▸ Assignment: Give back exactly the lines running from the line with "Here is an image." to the end of the entries, and only those lines.

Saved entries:
*****

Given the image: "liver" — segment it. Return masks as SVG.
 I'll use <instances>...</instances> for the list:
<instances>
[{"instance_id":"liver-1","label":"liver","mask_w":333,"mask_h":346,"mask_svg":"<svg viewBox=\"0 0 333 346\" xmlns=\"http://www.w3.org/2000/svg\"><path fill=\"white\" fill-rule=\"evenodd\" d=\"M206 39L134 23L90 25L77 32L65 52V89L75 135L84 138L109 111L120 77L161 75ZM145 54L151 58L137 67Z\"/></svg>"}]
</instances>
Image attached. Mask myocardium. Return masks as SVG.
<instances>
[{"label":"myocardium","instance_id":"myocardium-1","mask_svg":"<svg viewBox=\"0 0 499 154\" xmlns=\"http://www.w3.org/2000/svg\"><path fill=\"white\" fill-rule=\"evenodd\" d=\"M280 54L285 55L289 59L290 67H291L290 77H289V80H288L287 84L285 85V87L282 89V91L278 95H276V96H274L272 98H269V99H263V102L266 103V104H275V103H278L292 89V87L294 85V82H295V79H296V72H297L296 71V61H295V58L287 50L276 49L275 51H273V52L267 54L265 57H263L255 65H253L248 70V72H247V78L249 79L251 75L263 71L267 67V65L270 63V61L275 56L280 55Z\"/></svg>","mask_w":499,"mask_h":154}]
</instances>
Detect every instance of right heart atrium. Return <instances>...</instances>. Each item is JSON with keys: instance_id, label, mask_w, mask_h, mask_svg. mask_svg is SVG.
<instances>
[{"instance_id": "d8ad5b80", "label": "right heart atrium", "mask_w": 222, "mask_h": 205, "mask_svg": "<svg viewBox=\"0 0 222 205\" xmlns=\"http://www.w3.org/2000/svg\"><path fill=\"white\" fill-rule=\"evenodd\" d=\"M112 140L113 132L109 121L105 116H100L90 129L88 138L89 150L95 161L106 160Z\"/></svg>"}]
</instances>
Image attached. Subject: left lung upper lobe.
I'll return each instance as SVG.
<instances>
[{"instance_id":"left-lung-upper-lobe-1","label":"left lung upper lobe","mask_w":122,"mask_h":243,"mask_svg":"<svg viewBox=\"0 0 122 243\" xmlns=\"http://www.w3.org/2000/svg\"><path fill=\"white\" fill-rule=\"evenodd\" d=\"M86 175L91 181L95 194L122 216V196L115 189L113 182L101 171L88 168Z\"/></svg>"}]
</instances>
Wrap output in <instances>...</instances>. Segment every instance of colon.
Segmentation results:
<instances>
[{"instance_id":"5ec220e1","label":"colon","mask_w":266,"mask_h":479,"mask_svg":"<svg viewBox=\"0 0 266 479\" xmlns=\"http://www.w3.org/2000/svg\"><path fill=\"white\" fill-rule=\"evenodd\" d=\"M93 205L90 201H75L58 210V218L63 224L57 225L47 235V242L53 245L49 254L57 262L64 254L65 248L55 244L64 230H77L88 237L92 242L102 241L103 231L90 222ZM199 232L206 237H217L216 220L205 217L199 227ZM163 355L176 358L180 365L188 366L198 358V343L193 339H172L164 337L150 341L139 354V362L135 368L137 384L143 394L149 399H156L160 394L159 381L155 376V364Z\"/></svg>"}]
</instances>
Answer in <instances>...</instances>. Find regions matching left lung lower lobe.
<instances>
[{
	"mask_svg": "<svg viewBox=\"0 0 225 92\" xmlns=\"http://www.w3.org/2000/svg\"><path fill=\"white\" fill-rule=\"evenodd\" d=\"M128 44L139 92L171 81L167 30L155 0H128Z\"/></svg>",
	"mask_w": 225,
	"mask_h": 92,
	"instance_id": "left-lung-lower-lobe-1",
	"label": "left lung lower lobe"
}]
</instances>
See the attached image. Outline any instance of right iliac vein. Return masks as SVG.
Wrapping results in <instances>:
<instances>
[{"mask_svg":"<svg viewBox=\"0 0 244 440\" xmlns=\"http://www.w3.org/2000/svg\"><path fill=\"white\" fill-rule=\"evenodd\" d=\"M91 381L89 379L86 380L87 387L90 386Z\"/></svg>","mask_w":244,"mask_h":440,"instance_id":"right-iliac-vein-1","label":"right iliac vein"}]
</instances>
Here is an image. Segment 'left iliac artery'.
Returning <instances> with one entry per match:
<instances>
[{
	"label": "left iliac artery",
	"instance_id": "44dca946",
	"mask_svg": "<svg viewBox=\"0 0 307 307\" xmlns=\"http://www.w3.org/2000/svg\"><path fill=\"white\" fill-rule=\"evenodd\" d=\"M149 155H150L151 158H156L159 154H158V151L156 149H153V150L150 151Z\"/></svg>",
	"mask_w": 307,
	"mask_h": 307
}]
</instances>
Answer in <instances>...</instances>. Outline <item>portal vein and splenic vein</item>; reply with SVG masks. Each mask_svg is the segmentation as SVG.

*****

▸ Task response:
Here is an image. Segment 'left iliac artery'.
Returning <instances> with one entry per match:
<instances>
[{
	"label": "left iliac artery",
	"instance_id": "44dca946",
	"mask_svg": "<svg viewBox=\"0 0 307 307\" xmlns=\"http://www.w3.org/2000/svg\"><path fill=\"white\" fill-rule=\"evenodd\" d=\"M149 155H150L151 158H156L159 154H158V151L156 149H153V150L150 151Z\"/></svg>",
	"mask_w": 307,
	"mask_h": 307
}]
</instances>
Answer in <instances>...</instances>. Outline <item>portal vein and splenic vein</item>; reply with SVG masks. Each mask_svg is the segmentation as SVG.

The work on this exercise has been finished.